Haida Gwaii & North Coast Previously known as the Queen Charlotte Islands, the home of the Haida First Nations reverted back to Haida Gwaii in 2010.   Chosen as one of National Geographic‘s 20 Best Trips 2015, the serenity and cultural richness of Haida Gwaii make it a one-of-a kind, unforgettable destination.  The magazine’s story writer Masa Takei observed: Known as the Canadian Galápagos for its endemic wildlife, including the ubiquitous Sitka deer visible along the islands’ only main road, this 155-mile-long, torch-shaped archipelago hangs underneath the Alaska panhandle…The Haida culture, the remote location, and the ocean mist drifting through moss-draped cedars all contribute to the islands’ mystical atmosphere, best experienced without expectations or itineraries. “Life is about letting things unfold,” says Canadian poet and writer Susan Musgrave, who lives outside the islands’ largest town of Masset, where she runs a bed and breakfast. Musgrave urges her guests to let serendipity shape their island experience. “If you ask for a ride, you’ll end up at a party on the beach by the fire, eating crab. That’s how things happen here”. Investigate the welcoming arts scene or the vibrant First Nations culture. Of Haida Gwaii’s total population of approximately 5,000, at least one third is Haida and Aboriginal culture and heritage is thriving here. Enter the incredible raw beauty of the islands’ parks. Experience Gwaii Haanas National Park Reserve & Haida Heritage Site and the SGang Gwaay UNESCO World Heritage Site, one of the last authentic examples of a west coast First Nations village.

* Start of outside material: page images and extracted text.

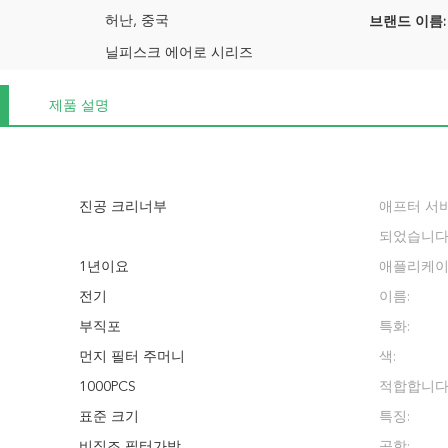
허난, 중국
브랜드 이름:
닐피스크 에어로 시리즈
제품 설명
진공 크리너부
애프터 서
되었습니다
1년이요
애플리케이
전기
이름:
부직포
특화:
먼지 필터 주머니
색:
1000PCS
적합합니다
표준 크기
특징:
비직조 필터가방
공항: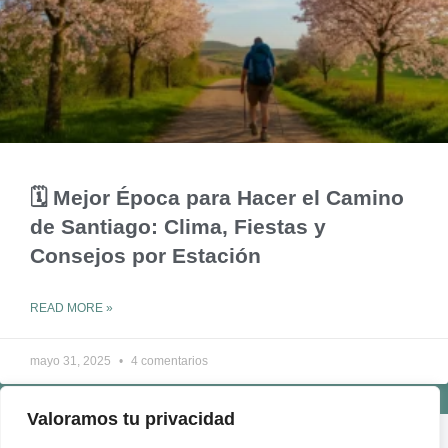
🗓️ Mejor Época para Hacer el Camino
de Santiago: Clima, Fiestas y
Consejos por Estación
READ MORE »
mayo 31, 2025
4 comentarios
Valoramos tu privacidad
ENLACES ÚTILES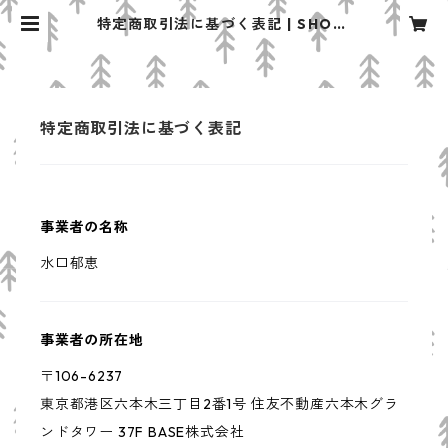
特定商取引法に基づく表記 | SHOPr
anapirica
特定商取引法に基づく表記
事業者の名称
水口郁恵
事業者の所在地
〒106-6237
東京都港区六本木三丁目2番1号 住友不動産六本木グラ
ンドタワー 37F BASE株式会社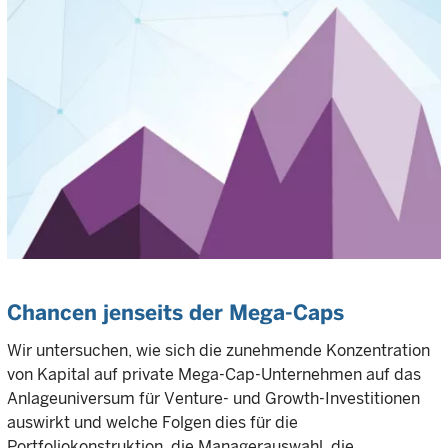
Chancen jenseits der Mega-Caps
Wir untersuchen, wie sich die zunehmende Konzentration
von Kapital auf private Mega-Cap-Unternehmen auf das
Anlageuniversum für Venture- und Growth-Investitionen
auswirkt und welche Folgen dies für die
Portfoliokonstruktion, die Managerauswahl, die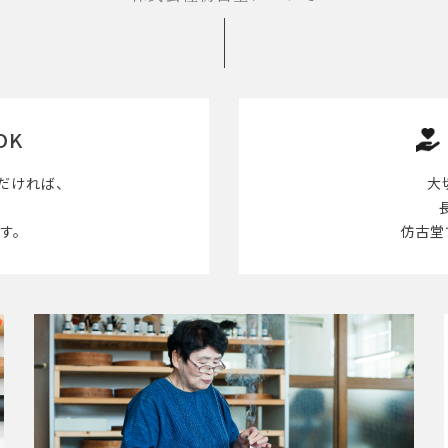
OK
だければ、
大
す。
仿古堂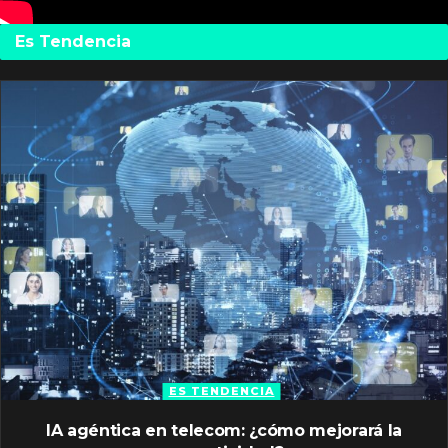
Es Tendencia
ES TENDENCIA
IA agéntica en telecom: ¿cómo mejorará la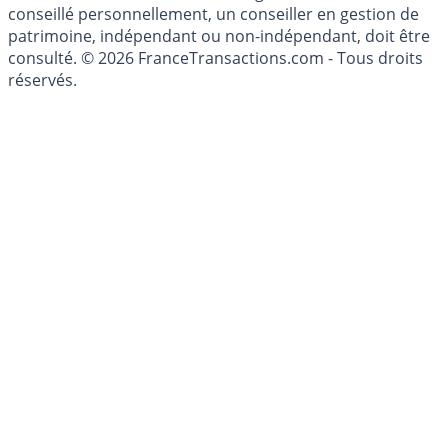
du Code Monétaire et Financier. L'activité de conseil en
investissements financiers est réglementée. Afin d'être
conseillé personnellement, un conseiller en gestion de
patrimoine, indépendant ou non-indépendant, doit être
consulté. © 2026 FranceTransactions.com - Tous droits
réservés.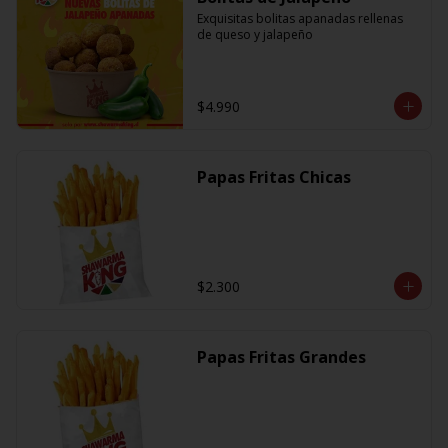
Exquisitas bolitas apanadas rellenas 
de queso y jalapeño
$4.990
Papas Fritas Chicas
$2.300
Papas Fritas Grandes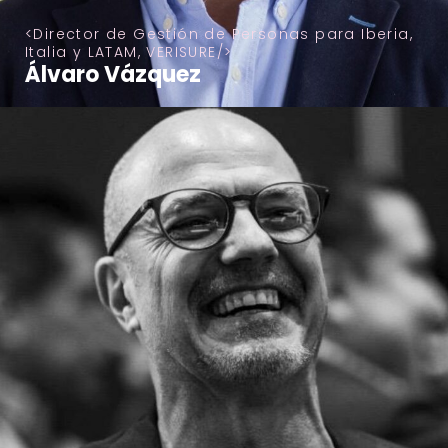
Director de Gestión de Personas para Iberia,
Italia y LATAM, VERISURE
Álvaro Vázquez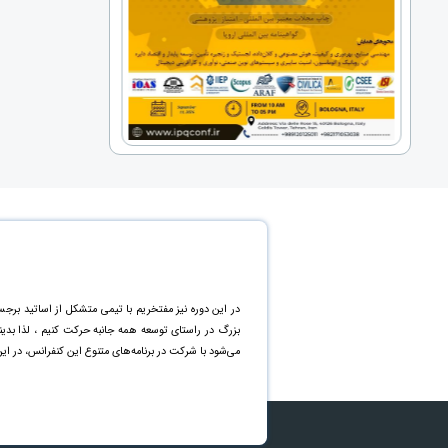
در این دوره نیز مفتخریم با تیمی متشکل از اساتید برجس
بزرگ در راستای توسعه همه جانبه حرکت کنیم ، لذا بد
می‌شود با شرکت در برنامه‌های متنوع این کنفرانس، در ای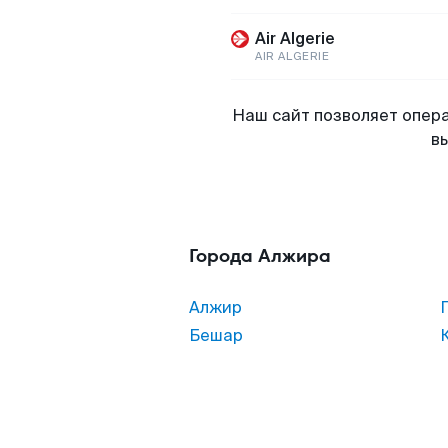
Air Algerie
AIR ALGERIE
Наш сайт позволяет опера
в
Города Алжира
Алжир
Бешар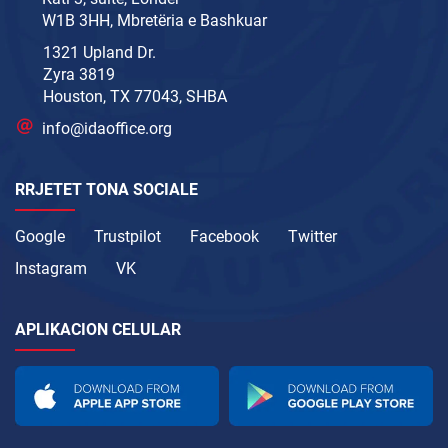
W1B 3HH, Mbretëria e Bashkuar
1321 Upland Dr.
Zyra 3819
Houston, TX 77043, SHBA
info@idaoffice.org
RRJETET TONA SOCIALE
Google
Trustpilot
Facebook
Twitter
Instagram
VK
APLIKACION CELULAR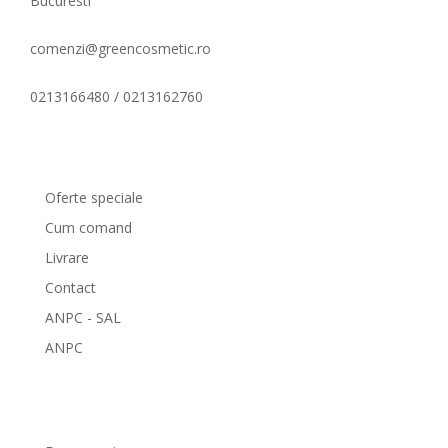
Bucuresti
comenzi@greencosmetic.ro
0213166480 / 0213162760
Comenzi si livrare
Oferte speciale
Cum comand
Livrare
Contact
ANPC - SAL
ANPC
GreenCosmetic.ro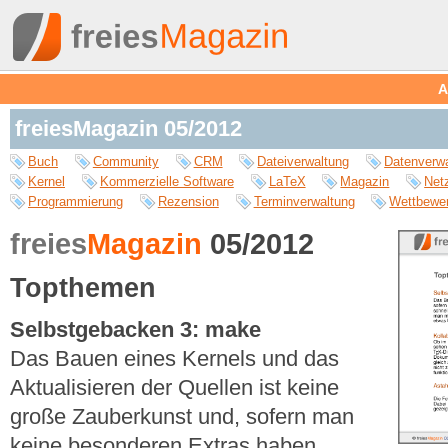
A
freiesMagazin 05/2012
Buch
Community
CRM
Dateiverwaltung
Datenverw
Kernel
Kommerzielle Software
LaTeX
Magazin
Net
Programmierung
Rezension
Terminverwaltung
Wettbewe
freies
Magazin
05/2012
Topthemen
Selbstgebacken 3: make
Das Bauen eines Kernels und das
Aktualisieren der Quellen ist keine
große Zauberkunst und, sofern man
keine besonderen Extras haben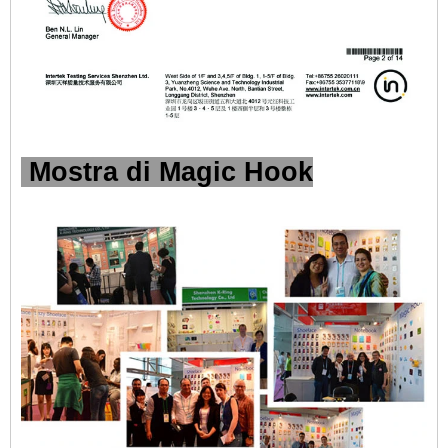
Mostra di Magic Hook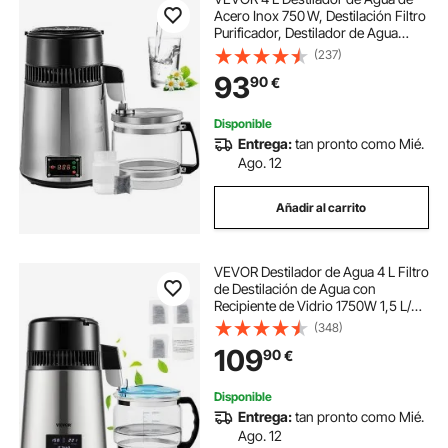
Acero Inox 750 W, Destilación Filtro
Purificador, Destilador de Agua
Portátil con Botella de Vidrio de
(237)
Colección Pura Máquina para el
93
90
€
Agua Destilada Casera
Disponible
Entrega:
tan pronto como Mié.
Ago. 12
Añadir al carrito
VEVOR Destilador de Agua 4 L Filtro
de Destilación de Agua con
Recipiente de Vidrio 1750W 1,5 L/H
Ajuste de Velocidad, Destilación
(348)
Filtro Purificador de Acero
109
90
€
Inoxidable con Pantalla Doble, Plata
Disponible
Entrega:
tan pronto como Mié.
Ago. 12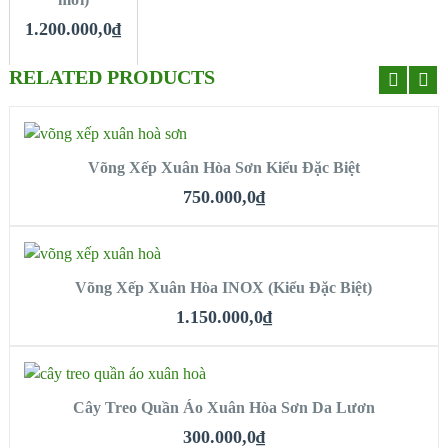
1.200.000,0
₫
RELATED PRODUCTS
MUA HÀNG
Võng Xếp Xuân Hòa Sơn Kiểu Đặc Biệt
QUICK LOOK
750.000,0
₫
VIEW DETAILS
MUA HÀNG
Võng Xếp Xuân Hòa INOX (Kiểu Đặc Biệt)
QUICK LOOK
1.150.000,0
₫
VIEW DETAILS
MUA HÀNG
Cây Treo Quần Áo Xuân Hòa Sơn Da Lươn
QUICK LOOK
300.000,0
₫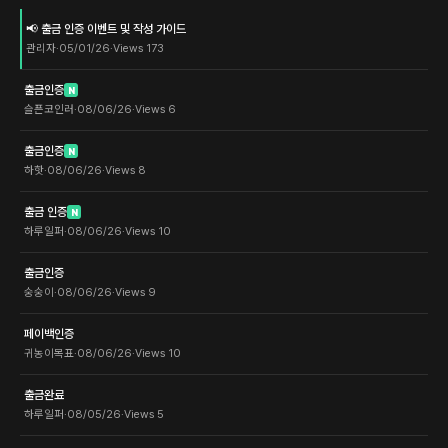
📢 출금 인증 이벤트 및 작성 가이드
관리자
·
05/01/26
·
Views
173
출금인증
N
슬픈코인러
·
08/06/26
·
Views
6
출금인증
N
하핫
·
08/06/26
·
Views
8
출금 인증
N
하루일퍼
·
08/06/26
·
Views
10
출금인증
숭숭이
·
08/06/26
·
Views
9
페이백인증
귀농이목표
·
08/06/26
·
Views
10
출금완료
하루일퍼
·
08/05/26
·
Views
5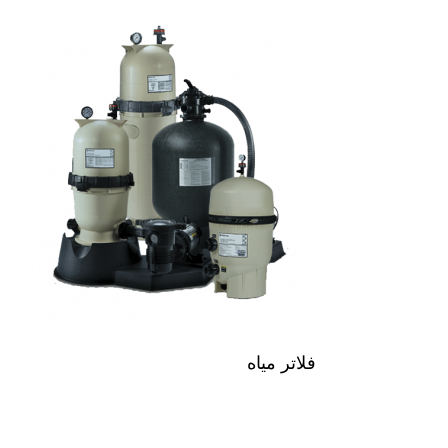
فلاتر مياه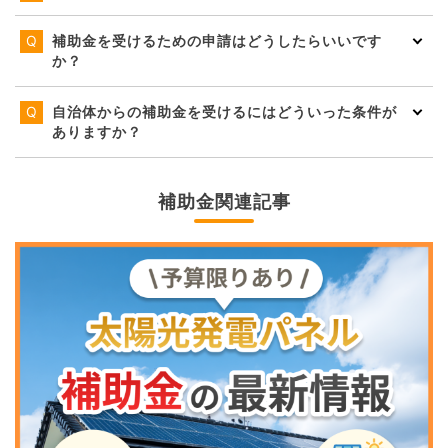
補助金を受けるための申請はどうしたらいいです
か？
自治体からの補助金を受けるにはどういった条件が
ありますか？
補助金関連記事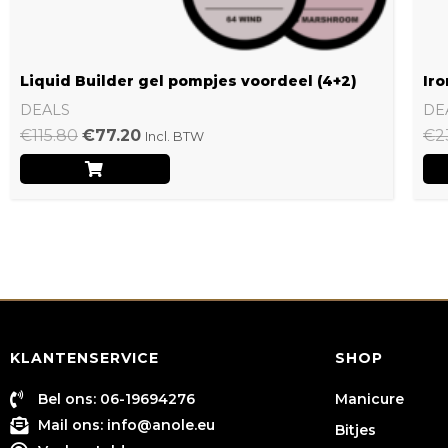
Liquid Builder gel pompjes voordeel (4+2)
Iro
DEALS
DE
€
115.80
€
77.20
€
2
Incl. BTW
KLANTENSERVICE
SHOP
Bel ons: 06-19694276
Manicure
Mail ons:
info@anole.eu
Bitjes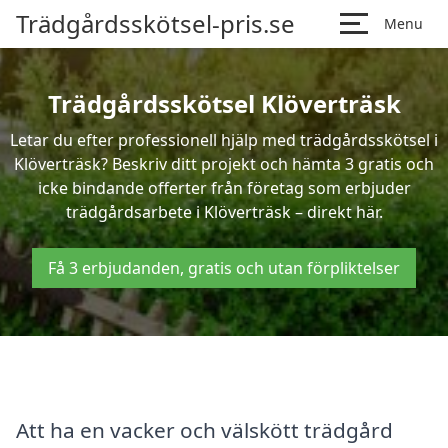
Trädgårdsskötsel-pris.se
Menu
Trädgårdsskötsel Klöverträsk
Letar du efter professionell hjälp med trädgårdsskötsel i
Klöverträsk? Beskriv ditt projekt och hämta 3 gratis och
icke bindande offerter från företag som erbjuder
trädgårdsarbete i Klöverträsk – direkt här.
Få 3 erbjudanden, gratis och utan förpliktelser
Att ha en vacker och välskött trädgård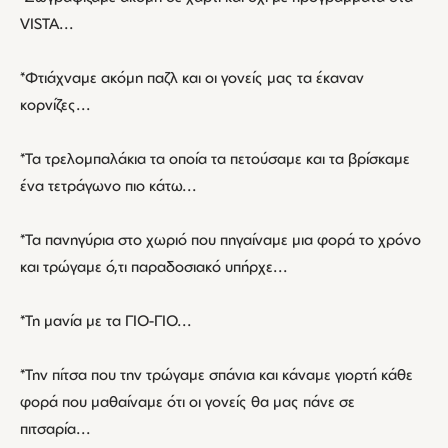
VISTA...
*Φτιάχναμε ακόμη παζλ και οι γονείς μας τα έκαναν
κορνίζες...
*Τα τρελομπαλάκια τα οποία τα πετούσαμε και τα βρίσκαμε
ένα τετράγωνο πιο κάτω...
*Τα πανηγύρια στο χωριό που πηγαίναμε μια φορά το χρόνο
και τρώγαμε ό,τι παραδοσιακό υπήρχε...
*Τη μανία με τα ΓΙΟ-ΓΙΟ...
*Την πίτσα που την τρώγαμε σπάνια και κάναμε γιορτή κάθε
φορά που μαθαίναμε ότι οι γονείς θα μας πάνε σε
πιτσαρία...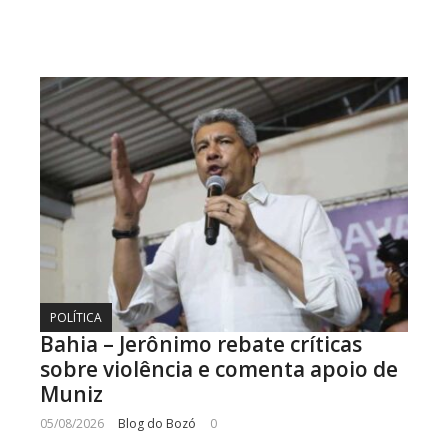
POLÍTICA
Bahia – Jerônimo rebate críticas
sobre violência e comenta apoio de
Muniz
05/08/2026
Blog do Bozó
0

Haida Gwaii means “Islands of the People.” The area consists of more than 150 islands of varying sizes. It is the most remote archipelago in Canada, located parallel to the northwest coast of mainland British Columbia, 100km, or 62 miles, across the Hecate Strait from Prince Rupert. Only two of the area’s largest islands are developed. Graham Island in the north has six official communities, and the majority of inhabitants and infrastructure. Moresby Island, just to its south, is home to one community, Sandspit.